The bike is a real looker - whenever I stopped for a coffee and left it against a wall it attracted positive comments. It has that lovely blend of looking very modern and on point with the latest tech but also looks clean and understated. The matt black paint and crisp white decals are such a classic look.

The Roval CLX50 wheels were sublime - great for climbing on these sorts of hills (which are normally of the 6-7% grade). On the flat and on the downhill you can really motor.

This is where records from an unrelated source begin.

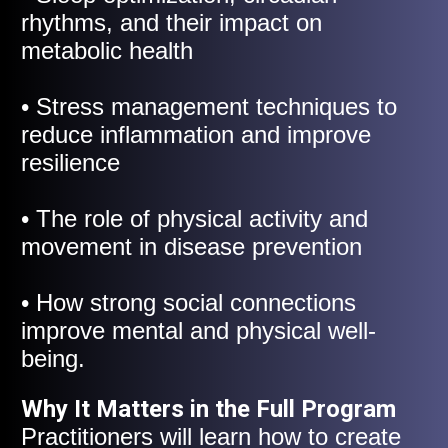
rhythms, and their impact on
metabolic health
• Stress management techniques to
reduce inflammation and improve
resilience
• The role of physical activity and
movement in disease prevention
• How strong social connections
improve mental and physical well-
being.
Why It Matters in the Full Program
Practitioners will learn how to create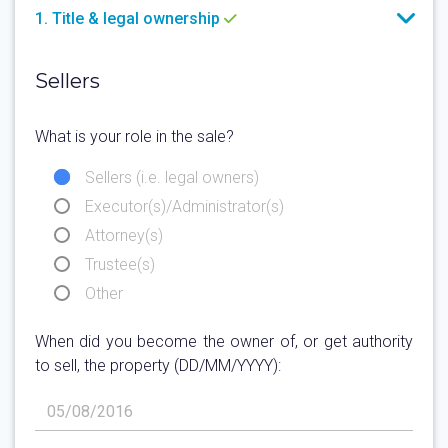
1. Title & legal ownership
Sellers
What is your role in the sale?
Sellers (i.e. legal owners)
Executor(s)/Administrator(s)
Attorney(s)
Trustee(s)
Other
When did you become the owner of, or get authority
to sell, the property (DD/MM/YYYY):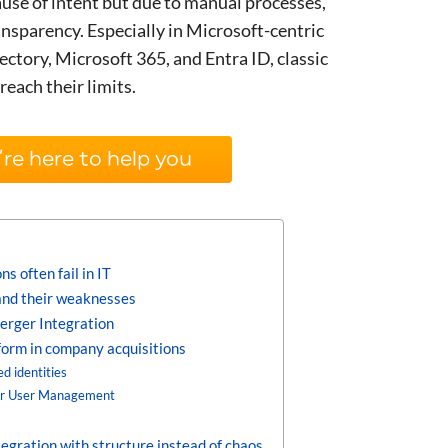
ause of intent but due to manual processes,
ransparency. Especially in Microsoft-centric
ctory, Microsoft 365, and Entra ID, classic
reach their limits.
re here to help you
 often fail in IT
nd their weaknesses
erger Integration
form in company acquisitions
d identities
er User Management
egration with structure instead of chaos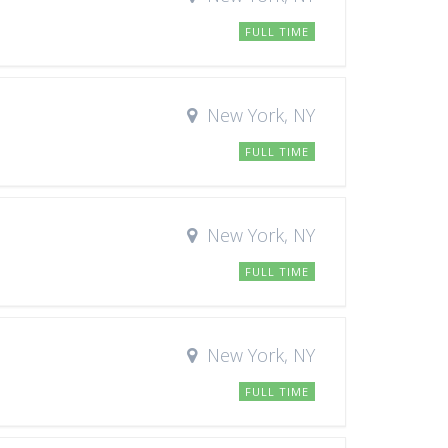
FULL TIME
New York, NY
FULL TIME
New York, NY
FULL TIME
New York, NY
FULL TIME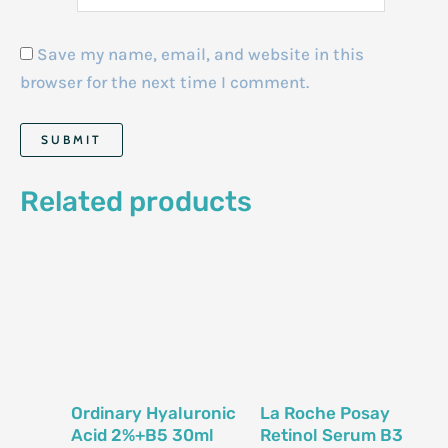
Save my name, email, and website in this
browser for the next time I comment.
Related products
Ordinary Hyaluronic
La Roche Posay
Acid 2%+B5 30ml
Retinol Serum B3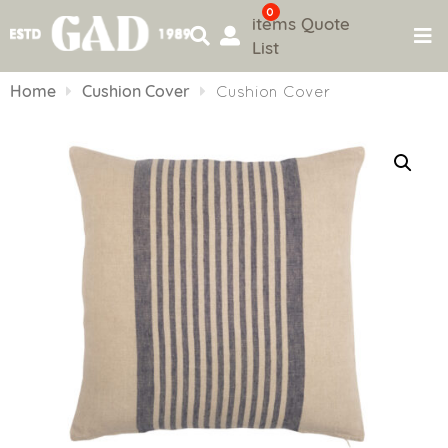
0
items
Quote
List
Skip
to
Home
Cushion Cover
Cushion Cover
content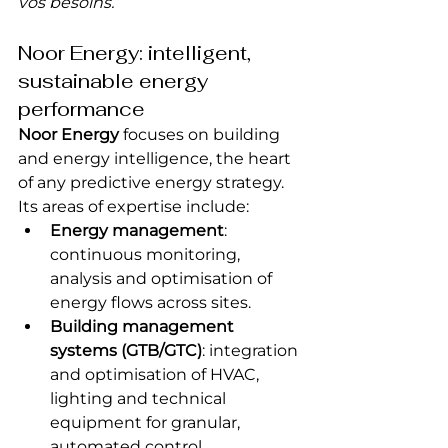
vos besoins.”
Noor Energy: intelligent, 
sustainable energy 
performance
Noor Energy
 focuses on building 
and energy intelligence, the heart 
of any predictive energy strategy. 
Its areas of expertise include:
Energy management
: 
continuous monitoring, 
analysis and optimisation of 
energy flows across sites.
Building management 
systems (GTB/GTC)
: integration 
and optimisation of HVAC, 
lighting and technical 
equipment for granular, 
automated control.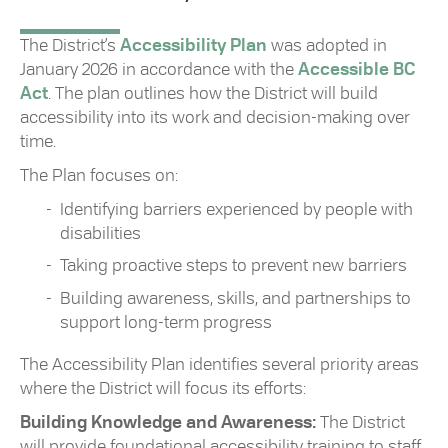
The District’s
Accessibility Plan
was adopted in
January 2026 in accordance with the
Accessible BC
Act
. The plan outlines how the District will build
accessibility into its work and decision-making over
time.
The Plan focuses on:
Identifying barriers experienced by people with
disabilities
Taking proactive steps to prevent new barriers
Building awareness, skills, and partnerships to
support long-term progress
The Accessibility Plan identifies several priority areas
where the District will focus its efforts:
Building Knowledge and Awareness:
The District
will provide foundational accessibility training to staff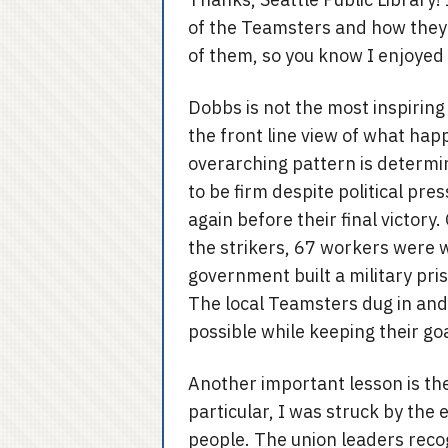
of the Teamsters and how they 
of them, so you know I enjoyed 
Dobbs is not the most inspiring 
the front line view of what hap
overarching pattern is determin
to be firm despite political pr
again before their final victory
the strikers, 67 workers were 
government built a military pr
The local Teamsters dug in an
possible while keeping their goal
Another important lesson is the
particular, I was struck by th
people. The union leaders reco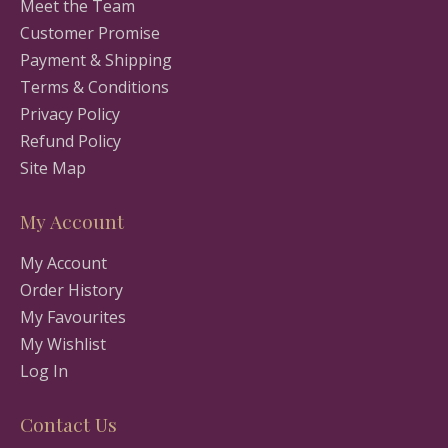
Meet the Team
Customer Promise
Payment & Shipping
Terms & Conditions
Privacy Policy
Refund Policy
Site Map
My Account
My Account
Order History
My Favourites
My Wishlist
Log In
Contact Us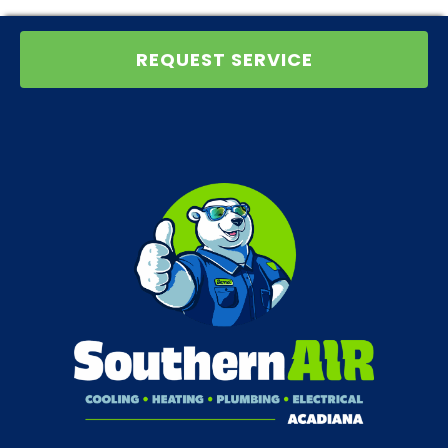
REQUEST SERVICE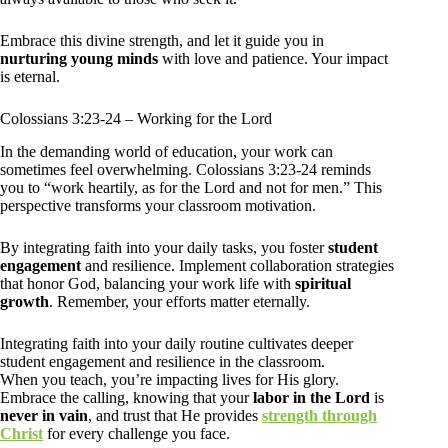
Embrace this divine strength, and let it guide you in
nurturing young minds
with love and patience. Your impact
is eternal.
Colossians 3:23-24 – Working for the Lord
In the demanding world of education, your work can
sometimes feel overwhelming. Colossians 3:23-24 reminds
you to “work heartily, as for the Lord and not for men.” This
perspective transforms your classroom motivation.
By integrating faith into your daily tasks, you foster
student
engagement
and resilience. Implement collaboration strategies
that honor God, balancing your work life with
spiritual
growth
. Remember, your efforts matter eternally.
Integrating faith into your daily routine cultivates deeper
student engagement and resilience in the classroom.
When you teach, you’re impacting lives for His glory.
Embrace the calling, knowing that your
labor in the Lord
is
never in vain
, and trust that He provides
strength through
Christ
for every challenge you face.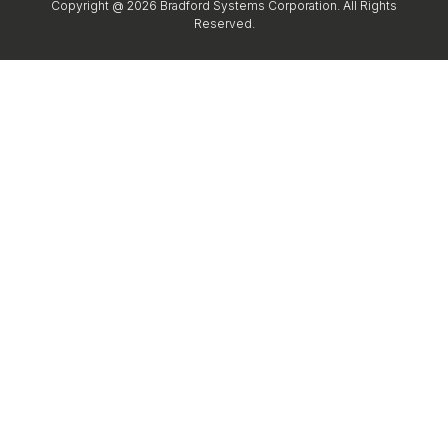
Copyright @ 2026 Bradford Systems Corporation. All Rights
Reserved.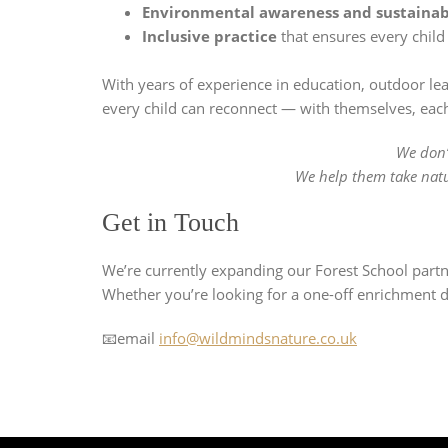
Environmental awareness and sustainab
Inclusive practice
that ensures every child
With years of experience in education, outdoor lea
every child can reconnect — with themselves, each
We don’t
We help them take natur
Get in Touch
We’re currently expanding our Forest School part
Whether you’re looking for a one-off enrichment d
📧email
info@wildmindsnature.co.uk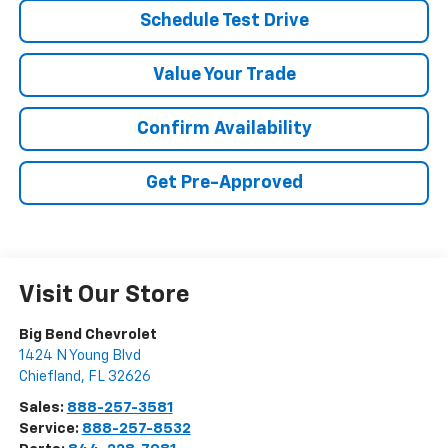
Schedule Test Drive
Value Your Trade
Confirm Availability
Get Pre-Approved
Visit Our Store
Big Bend Chevrolet
1424 N Young Blvd
Chiefland
,
FL
32626
Sales:
888-257-3581
Service:
888-257-8532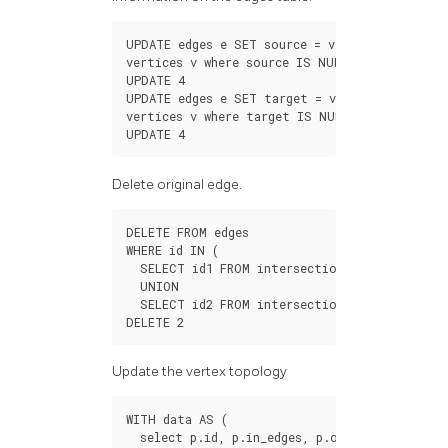
UPDATE
edges
e
SET
source
=
v
.
id
FROM
vertices
v
where
source
IS
NULL
AND
(
st_star
UPDATE
4
UPDATE
edges
e
SET
target
=
v
.
id
FROM
vertices
v
where
target
IS
NULL
AND
(
st_endP
UPDATE
4
Delete original edge.
DELETE
FROM
edges
WHERE
id
IN
(
SELECT
id1
FROM
intersections
UNION
SELECT
id2
FROM
intersections
);
DELETE
2
Update the vertex topology
WITH
data
AS
(
select
p
.
id
,
p
.
in_edges
,
p
.
out_edges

Because it was a loaner bike I could not cut the steerer; so to get my position I had to slam it with no spacers. Over five days of riding, I never felt sore getting off the bike. The frame design, clever seat post shape that encourages flex in the top 10cm, and those lovely 26mm Turbo Cotton tyres all combine to give a very compliant ride

Climbing, both standing and sitting down, is a dream. The bike is so light and direct. But it never felt nervous downhill. It actually reminded me a bit of my Parlee Altum and Zero which manage to be very light uphill but offer a real sense of solidness and confidence when descending. Some bikes, if you hit a pothole, you fear for both it and yourself. Thats never the case with the Tarmac

I have looked back on a few of my reviews now and there is a common theme - I am normally very positive indeed on the bikes I test.

And clearly, by definition, not every bike can be 'the best'. But it's not impossible for them to all be very good and bordering on the exceptional. I truly think we are in a bit of a golden age in bike design.

Frames are super light, aero, comfortable. Di2 and eTap are just sublime. And carbon wheel design and tyre profiles have really kicked on in the last couple of years. You add all these together and you have a very heady mix indeed.

I have a friend who was testing the S-Works Tarmac at the same time I was. We compared notes, and the first thing he asked himself was how he could find a way to afford to keep it. It's really that good...

I was not vastly impressed with the previous SL4 and SL5 Tarmacs. They were good, but I thought there were other competitors in the high-end market that were better. With the SL6 though, Specialized has developed a great bike. It does everything very well indeed.

One could almost say it's a bike that can do it all - but that would imply you only ever need just one bike. And we know that's never the case.